Collection entries:

☆ ☆ ☆ ☆ ☆ ☆ ☆

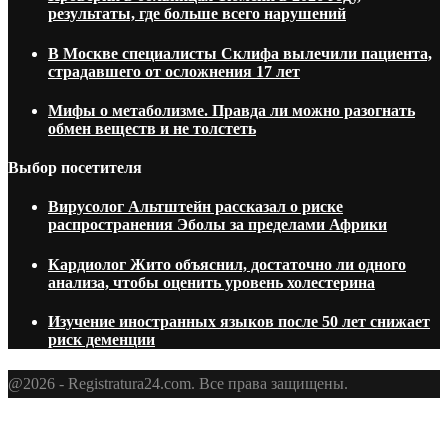
результаты, где больше всего нарушений
В Москве специалисты Склифа вылечили пациента,
страдавшего от осложнения 17 лет
Мифы о метаболизме. Правда ли можно разогнать
обмен веществ и не толстеть
Выбор посетителя
Вирусолог Альтштейн рассказал о риске
распространения Эболы за пределами Африки
Кардиолог Жито объяснил, достаточно ли одного
анализа, чтобы оценить уровень холестерина
Изучение иностранных языков после 50 лет снижает
риск деменции
@2026 - Registratura24.com. Все права защищены.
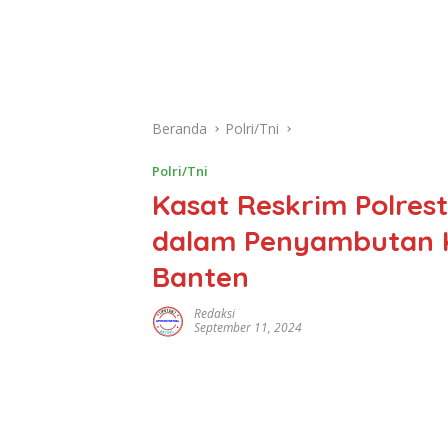
Beranda
Polri/Tni
Polri/Tni
Kasat Reskrim Polres
dalam Penyambutan K
Banten
Redaksi
September 11, 2024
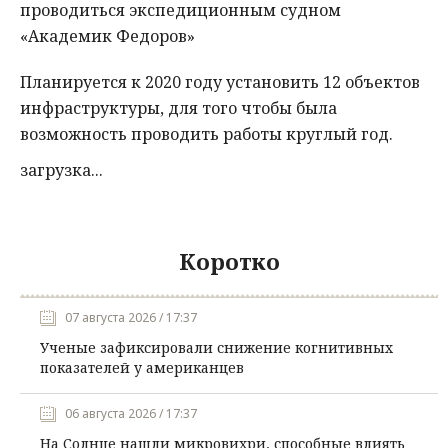
проводиться экспедиционным судном
«Академик Федоров»
Планируется к 2020 году установить 12 объектов
инфраструктуры, для того чтобы была
возможность проводить работы круглый год.
загрузка...
Коротко
07 августа 2026 / 17:37
Ученые зафиксировали снижение когнитивных
показателей у американцев
06 августа 2026 / 17:37
На Солнце нашли микровихри, способные влиять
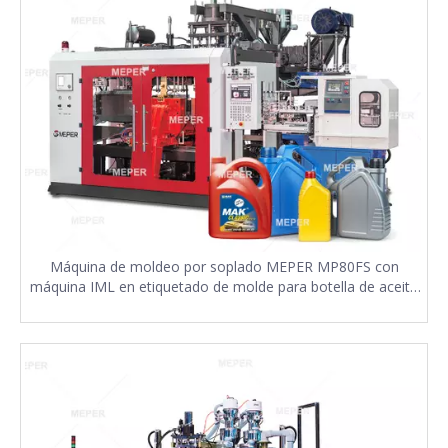
Máquina de moldeo por soplado MEPER MP80FS con
máquina IML en etiquetado de molde para botella de aceite
lubricante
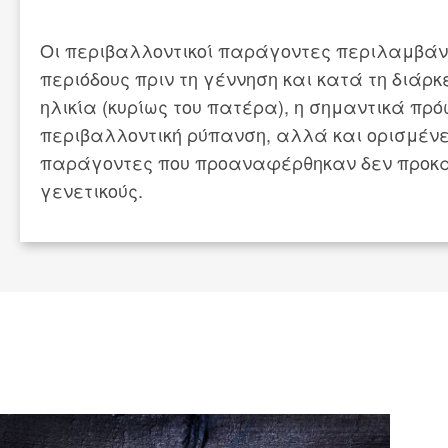
Οι περιβαλλοντικοί παράγοντες περιλαμβάνο
περιόδους πριν τη γέννηση και κατά τη διάρ
ηλικία (κυρίως του πατέρα), η σημαντικά π
περιβαλλοντική ρύπανση, αλλά και ορισμένες
παράγοντες που προαναφέρθηκαν δεν προκαλ
γενετικούς.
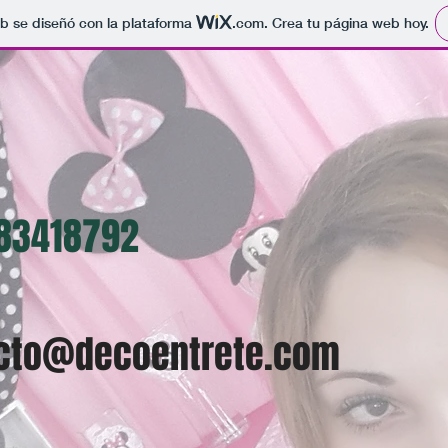
b se diseñó con la plataforma
.com
. Crea tu página web hoy.
 83418792
cto@decoentrete.com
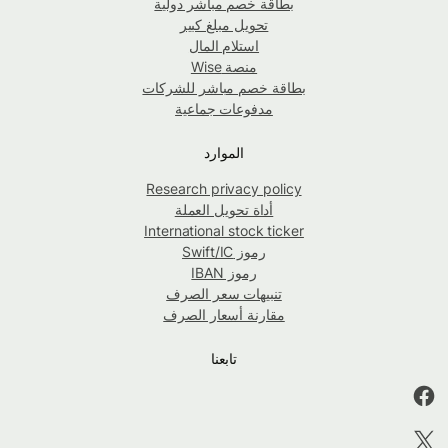
بطاقة خصم مباشر دولية
تحويل مبلغ كبير
استلام المال
منصة Wise
بطاقة خصم مباشر للشركات
مدفوعات جماعية
الموارد
Research privacy policy
أداة تحويل العملة
International stock ticker
رموز Swift/IC
رموز IBAN
تنبيهات سعر الصرف
مقارنة أسعار الصرف
تابعنا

☆ ☆ ☆ ☆ ☆ ☆ ☆

▶ [Aim of the task] Find the lines above with the word "بطاقة". Copy them out.

▶ [Written answer]
بطاقة خصم مباشر دولية
بطاقة خصم مباشر للشركات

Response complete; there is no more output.